Participants in the Gilroy-Takko Student Exchange Program, students from Gilroy and Christopher High schools display the garlic they picked on the second day of their trip to Gilroy’s sister city and the “Garlic Capital of Japan.”

Eight local high school students returned from a trip of a lifetime to Japan June 26—and they came back to Gilroy with eyes opened to the gracious spirit of its people.
As part of the increasingly popular Gilroy-Takko Student Exchange Program, known as GTSEP, sophomores and juniors from both Gilroy and Christopher High schools immersed themselves in Japanese culture and spent more than a week in Takko-Machi—Japan’s own garlic capital and Gilroy’s sister city.
The students met with the rural farming town’s leadership, toured a slew of schools and exchanged gifts, with the goal of strengthening a transcontinental relationship and forming new friendships.
“It’s to make them international citizens,” GTSEP Advisor and Co-founder Phil Robb said. “We want them to be exposed not only to the Japanese culture but to take risks and step outside their comfort zones; everything we do pretty much does that.”
For more than two decades, Gilroy students have made the voyage to the rural farming town to serve as ambassadors. In 1989, as GHS chamber choir director, Robb took a group of students to Takko-Machi, and over the course of six more trips through 2008, the bond between Gilroy and its sister city grew.
Since 2009, when the GTSEP program was formed, five groups of GUSD students have made the transpacific voyage to Takko-Machi. Every year, Japanese families host the students so they experience the customs, culture and language firsthand.

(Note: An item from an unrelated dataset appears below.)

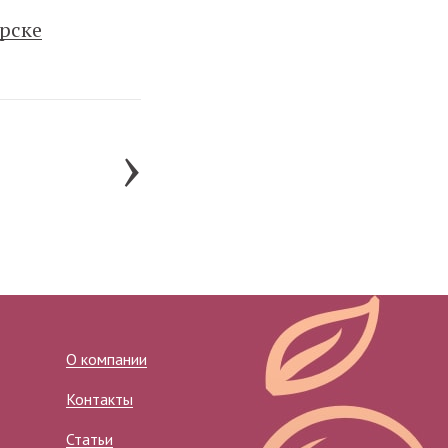
рске
›
О компании
Контакты
Статьи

“It was an extraordinary experience especially because the program allows you to get a sense of the culture and how people in Japan live,” Bridget Brown, CHS student and GTSEP participant, said. “You’re staying in a house with a family, eating what they eat for breakfast and dinner and practicing their traditions.”

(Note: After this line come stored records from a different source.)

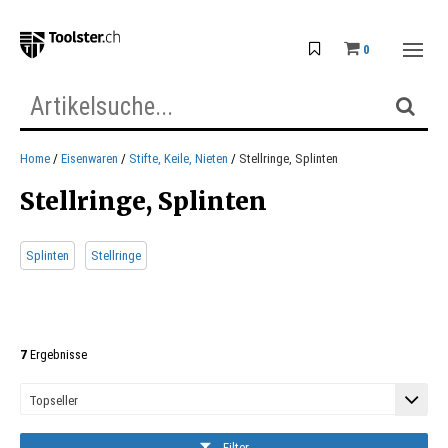
0
Home
Eisenwaren
Stifte, Keile, Nieten
Stellringe, Splinten
Stellringe, Splinten
Splinten
Stellringe
7
Ergebnisse
Filter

For many, the bond between students and their host families long outlasts the duration of the trip.
GTSEP Advisor Jessica Foley first visited Takko in 2009 after she was selected as Garlic Queen and said she developed a lasting relationship with her host family and other Takko-Machi residents.
“I had an incredible experience that is often difficult to put into words,” Foley said, adding that she lived in Takko-Machi between 2010 and 2011. “For me, it’s just like being home again when I visit friends and family. My host family that I lived with over there refers to me as their sister or daughter.”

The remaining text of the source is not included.